Scaling Kubernetes Workloads with Vertical Workload Autoscaler (VWA)

Introduction

Vertical scaling is essential in Kubernetes environments where workloads need to adjust their CPU and memory resources dynamically to meet changing demands. While Horizontal Pod Autoscaling (HPA) manages scaling by adjusting the number of pod replicas, certain workloads—particularly those with stateful configurations or strict resource requirements—benefit more from vertical scaling, which optimizes resource allocation within individual pods.

The Vertical Pod Autoscaler (VPA) is a widely used solution for vertical scaling in Kubernetes, providing recommendations and automatic adjustments of pod resources.
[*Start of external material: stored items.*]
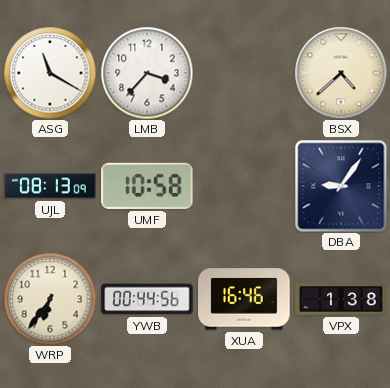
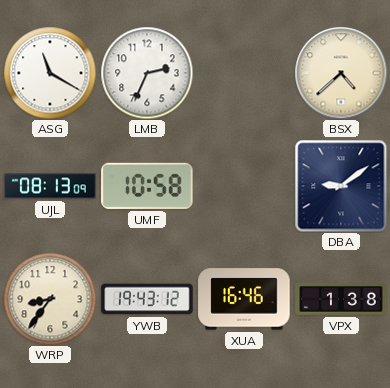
LMB: 3:37 -> 2:34
DBA: 9:06 -> 9:09
WRP: 6:36 -> 8:36
YWB: 00:44 -> 19:43
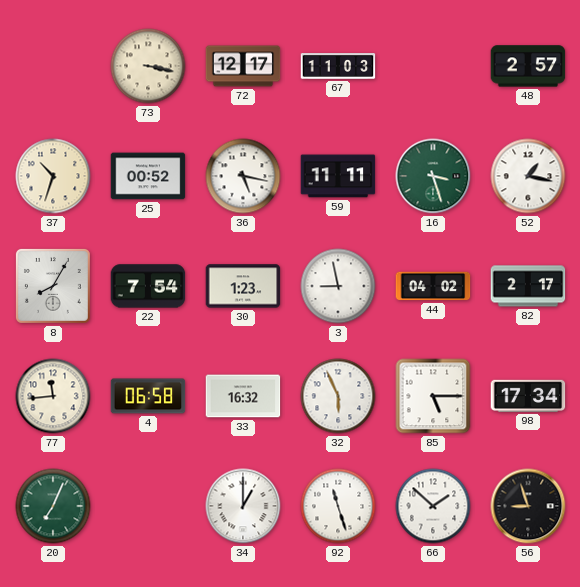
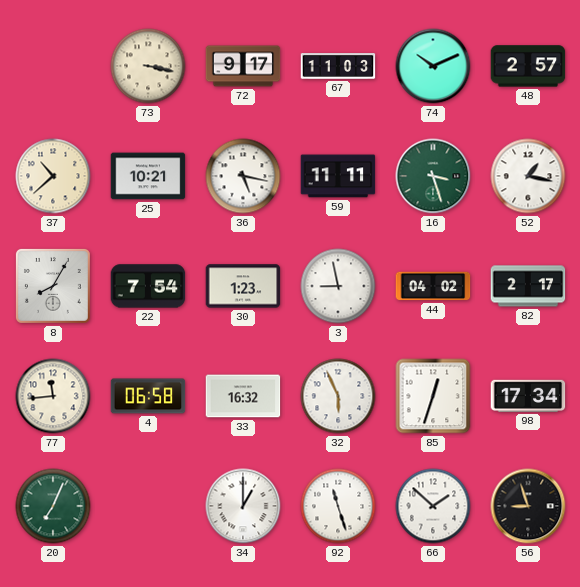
72: 12:17 -> 9:17
74: none -> 10:11
37: 10:33 -> 10:38
25: 00:52 -> 10:21
85: 5:15 -> 12:33
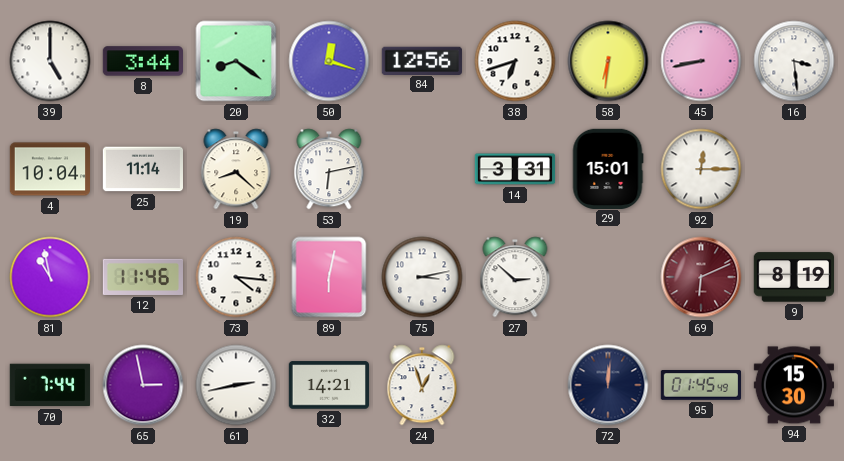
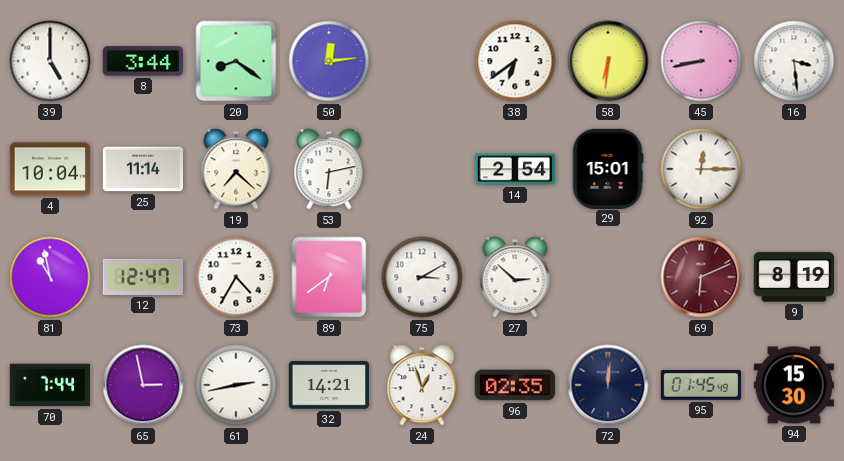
50: 12:18 -> 12:14
84: 12:56 -> none
38: 6:42 -> 6:39
19: 8:22 -> 7:22
14: 3:31 -> 2:54
12: 11:46 -> 12:47
73: 4:16 -> 4:35
89: 6:02 -> 6:39
75: 3:13 -> 3:10
96: none -> 02:35
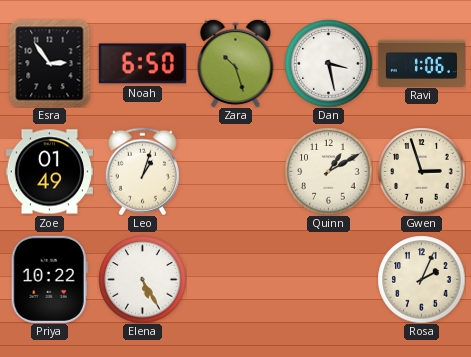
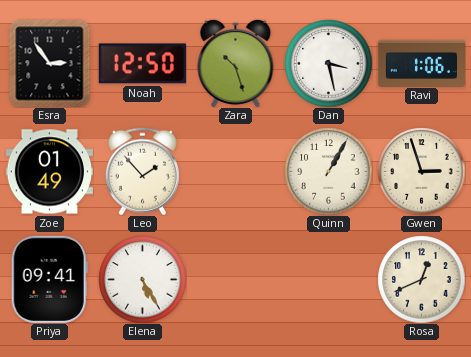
Noah: 6:50 -> 12:50
Leo: 1:03 -> 1:53
Quinn: 1:10 -> 1:05
Priya: 10:22 -> 09:41
Rosa: 2:04 -> 12:41
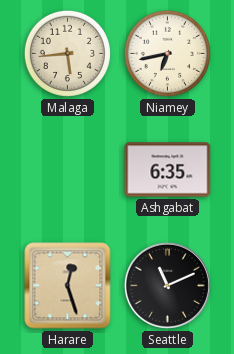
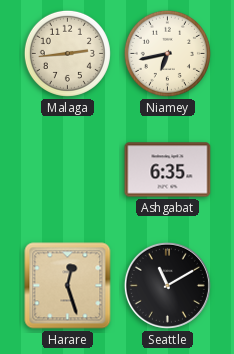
Malaga: 5:44 -> 2:44
Seattle: 11:11 -> 11:10
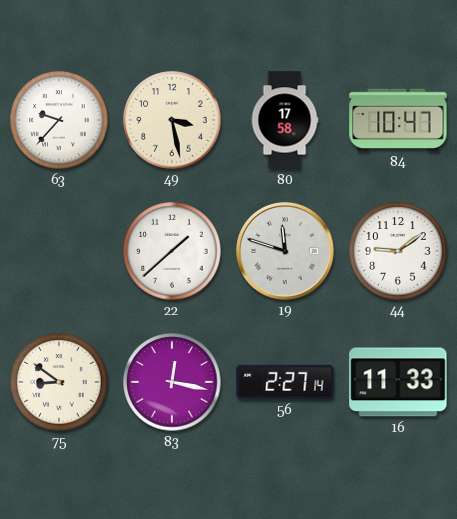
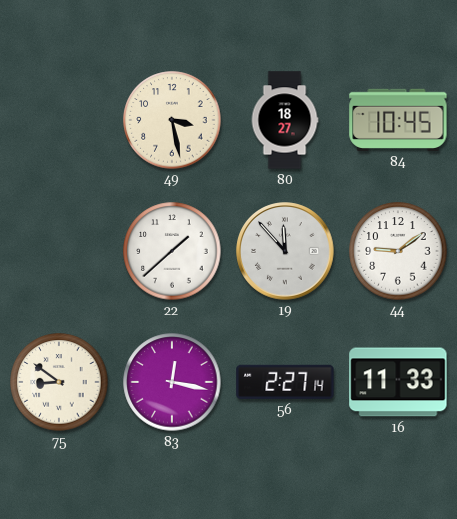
63: 9:37 -> none
80: 17:58 -> 18:27
84: 10:47 -> 10:45
19: 11:48 -> 11:53
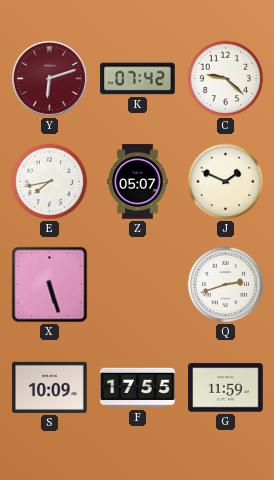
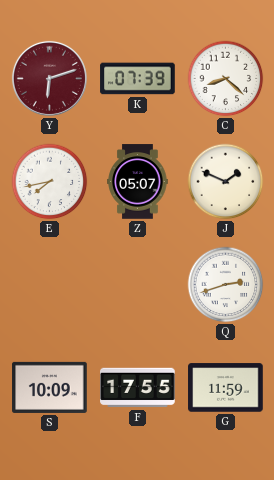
K: 07:42 -> 07:39
C: 9:22 -> 8:22
X: 5:27 -> none
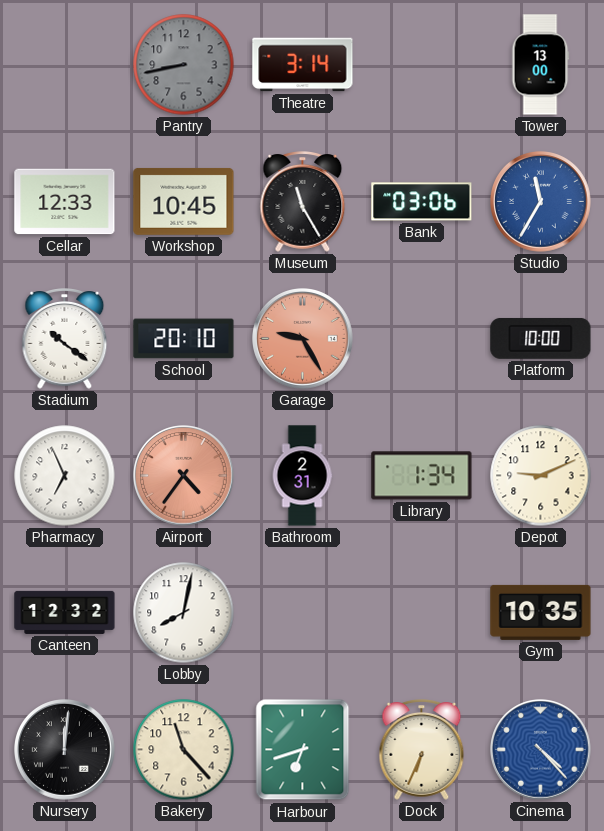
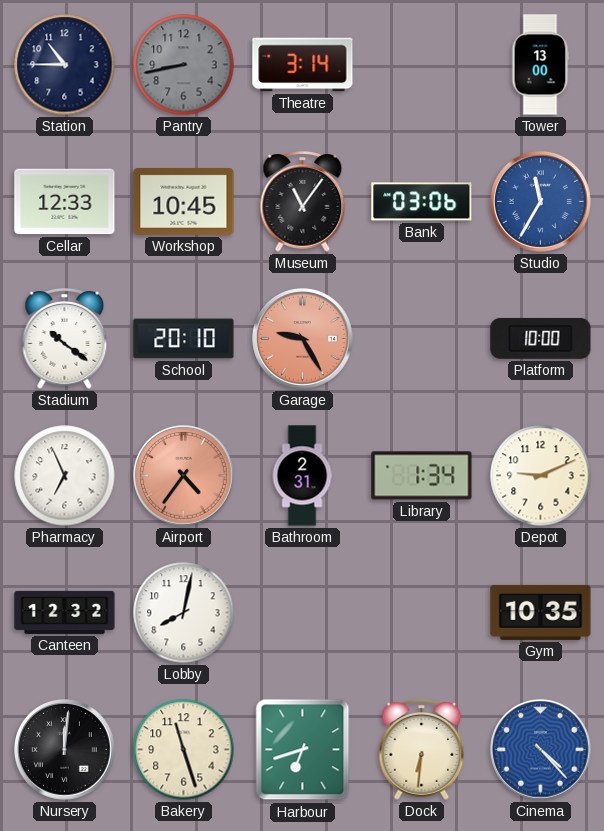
Station: none -> 10:45
Museum: 11:25 -> 11:06
Bakery: 11:23 -> 11:27
Dock: 6:34 -> 6:31
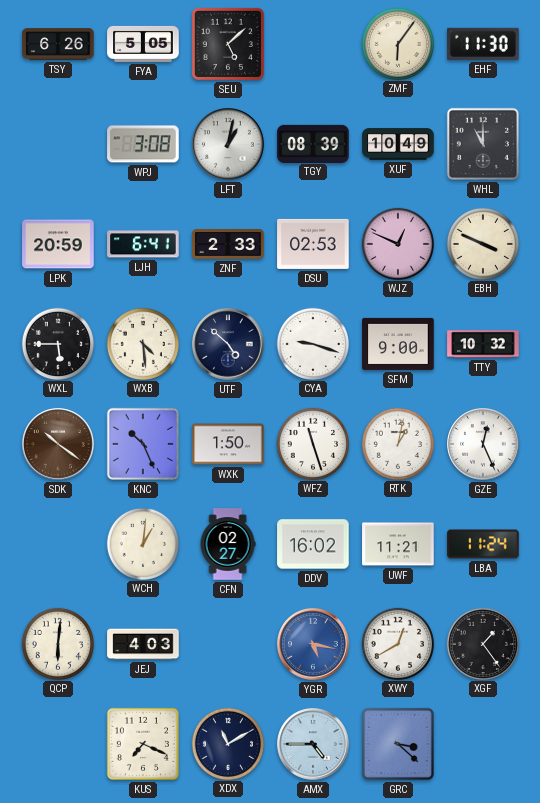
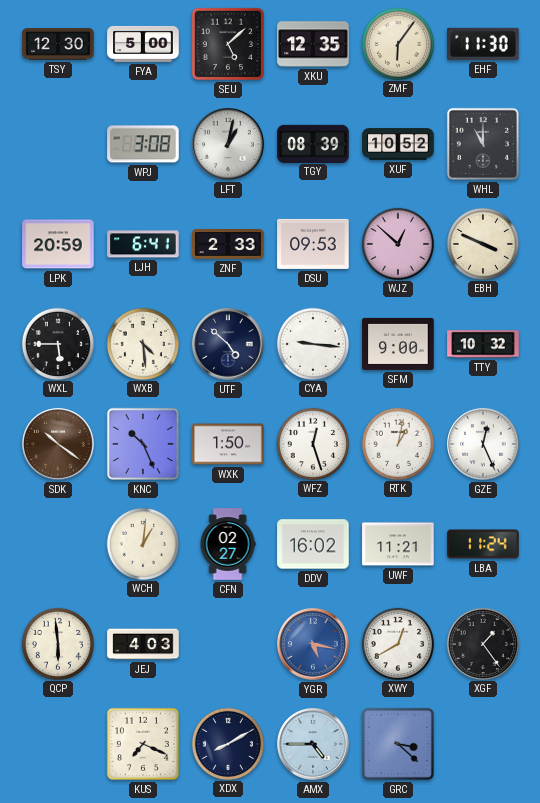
TSY: 6:26 -> 12:30
FYA: 5:05 -> 5:00
XKU: none -> 12:35
XUF: 10:49 -> 10:52
DSU: 02:53 -> 09:53
WJZ: 12:49 -> 12:52
CYA: 9:18 -> 9:16
WFZ: 11:27 -> 12:27
QCP: 6:01 -> 5:59
XDX: 11:10 -> 8:10
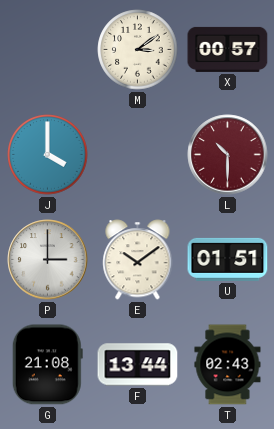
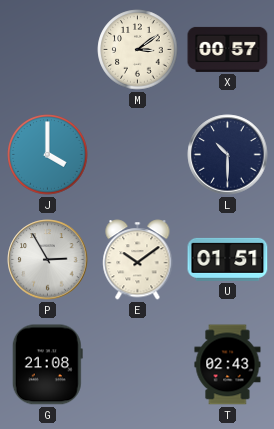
L dial: burgundy -> navy
P: 3:00 -> 2:55
F: 13:44 -> none
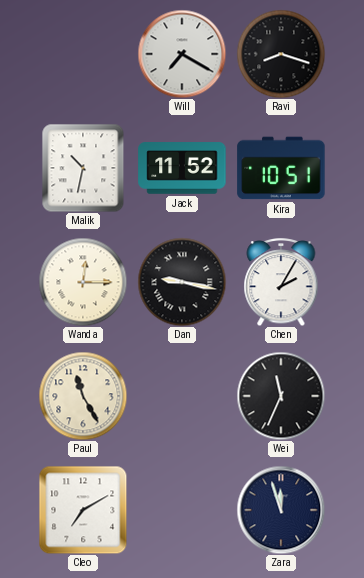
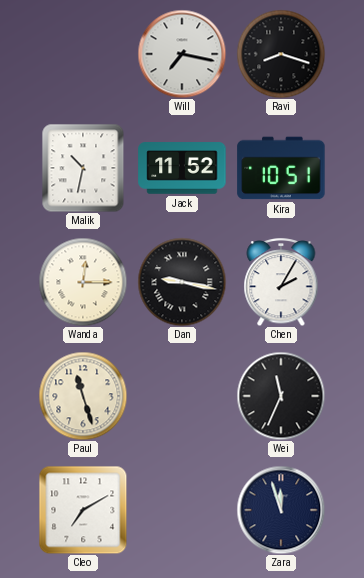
Will: 7:20 -> 7:17
Paul: 11:25 -> 11:27
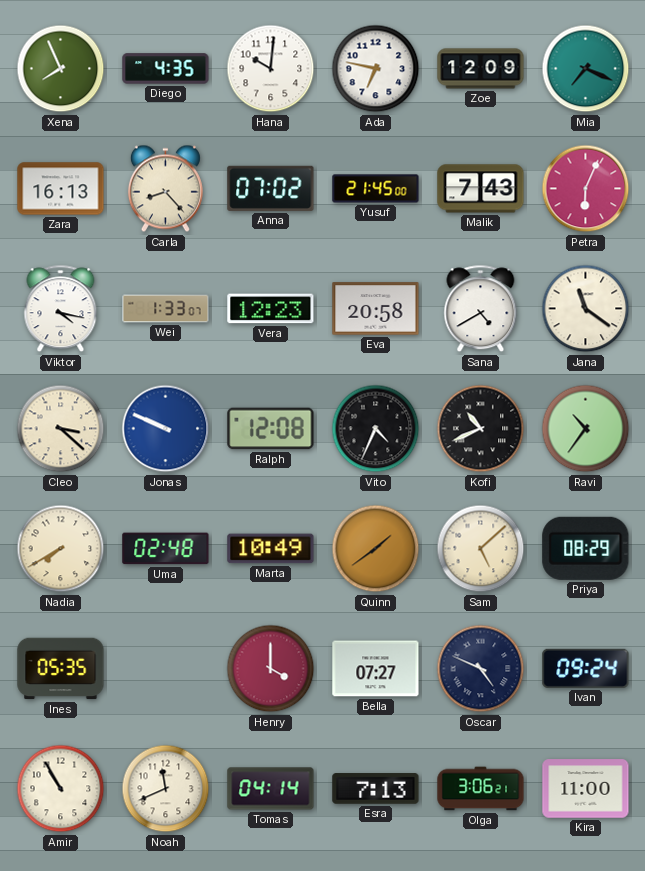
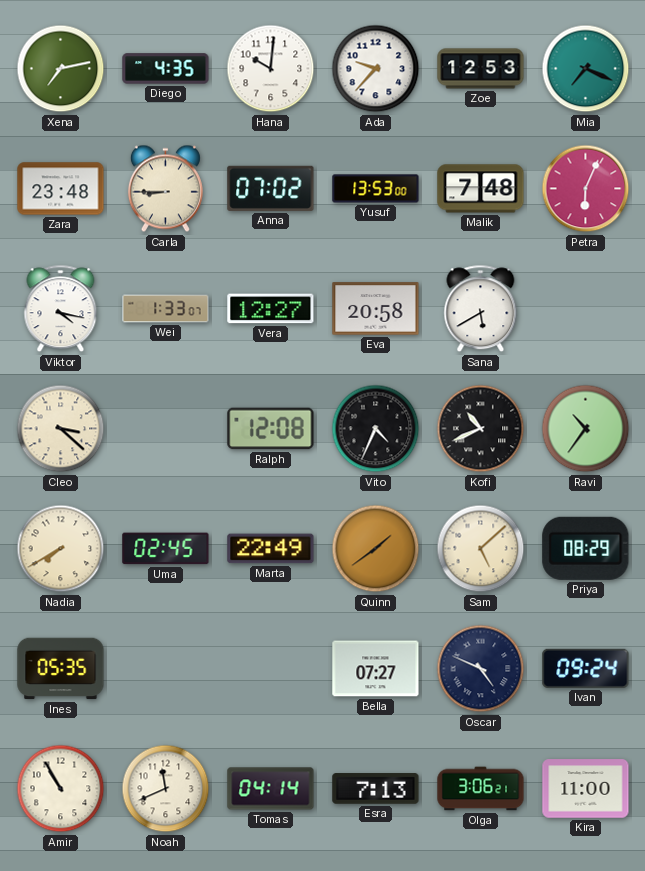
Xena: 7:56 -> 7:13
Ada: 6:47 -> 9:37
Zoe: 12:09 -> 12:53
Zara: 16:13 -> 23:48
Carla: 8:23 -> 8:45
Yusuf: 21:45 -> 13:53
Malik: 7:43 -> 7:48
Vera: 12:23 -> 12:27
Sana: 4:40 -> 5:40
Jana: 11:21 -> none
Jonas: 9:49 -> none
Uma: 02:48 -> 02:45
Marta: 10:49 -> 22:49
Henry: 4:00 -> none
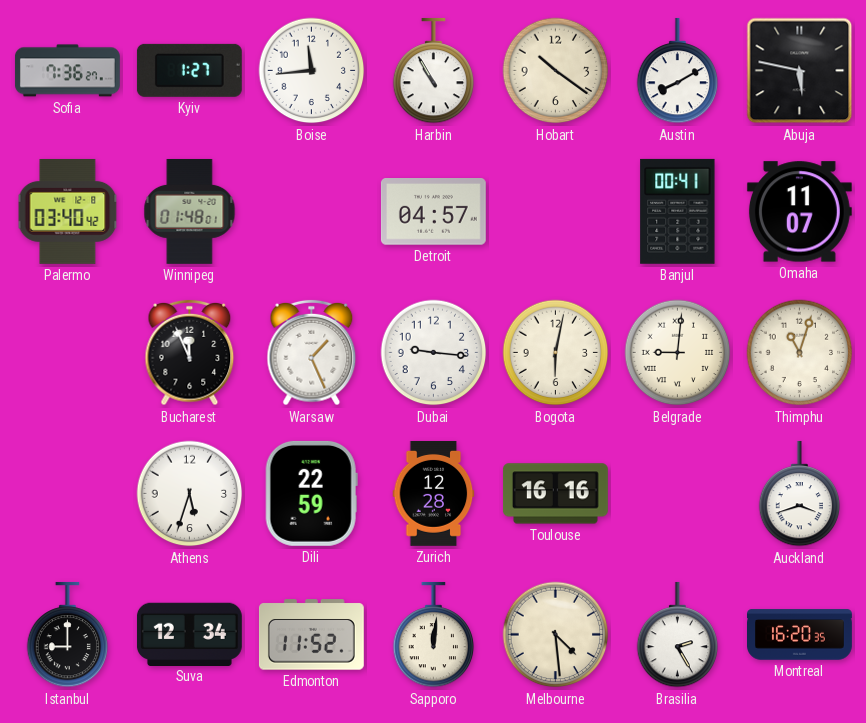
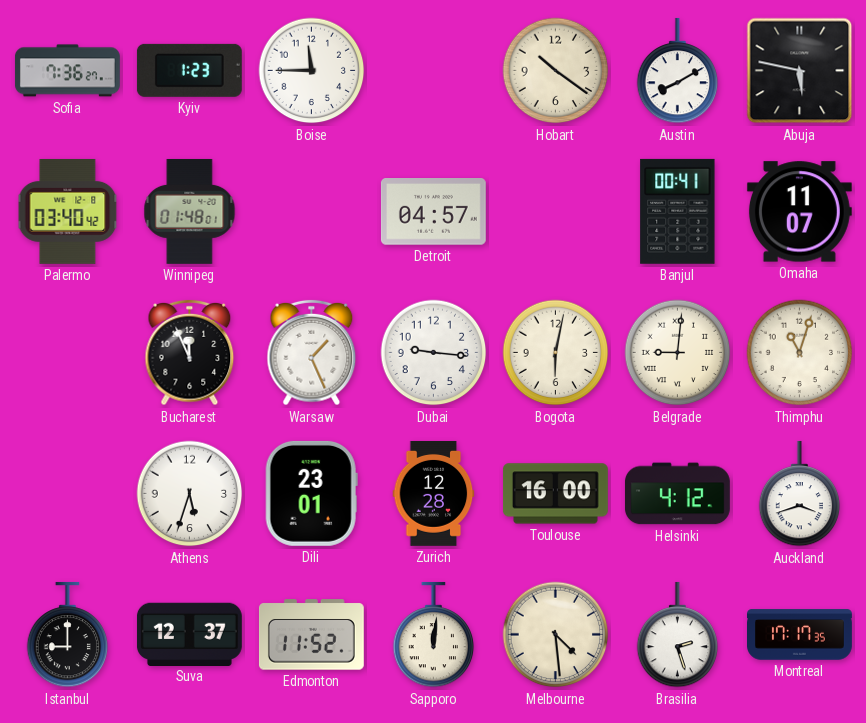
Kyiv: 1:27 -> 1:23
Boise: 11:44 -> 11:45
Harbin: 10:55 -> none
Dili: 22:59 -> 23:01
Toulouse: 16:16 -> 16:00
Helsinki: none -> 4:12
Suva: 12:34 -> 12:37
Brasilia: 2:25 -> 2:27
Montreal: 16:20 -> 17:17
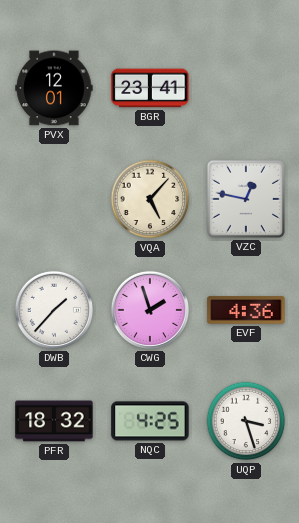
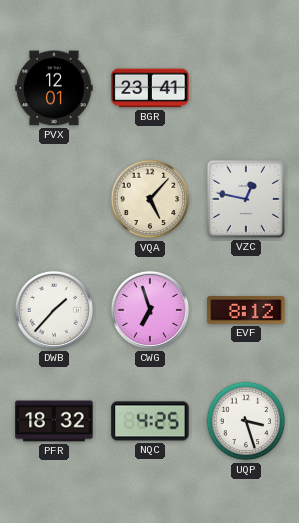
CWG: 1:57 -> 6:57
EVF: 4:36 -> 8:12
However, VPA can introduce disruptions, as it typically requires evicting and restarting pods to apply new resource limits. This can lead to service interruptions and instability, particularly in production environments or applications requiring high availability.

The Vertical Workload Autoscaler (VWA) addresses these challenges by offering a more controlled and configurable approach to applying vertical scaling recommendations. With VWA, resource updates can be managed with greater flexibility, minimizing downtime and disruptions while ensuring workloads run efficiently.

Problem Statement

Kubernetes Vertical Pod Autoscaler (VPA) provides an essential capability for automatically adjusting CPU and memory requests based on actual usage, optimizing resource utilization in dynamic workloads. However, its current implementation poses significant challenges that hinder its broader adoption, particularly in production environments.

Immediate Pod Evictions

The existing VPA Updater and Admission Controller mechanisms apply new resource recommendations by evicting pods immediately. This approach, while necessary for resource adjustment, can cause application downtime or instability, making it unsuitable for critical workloads that require continuous availability.

Lack of Fine-Grained Control

VPA’s built-in functionality does not offer flexibility in managing the timing, frequency, or magnitude of resource adjustments. Users cannot configure precise update intervals or gradual changes (step size), limiting their control over how and when adjustments are made, especially in environments with strict performance or operational constraints.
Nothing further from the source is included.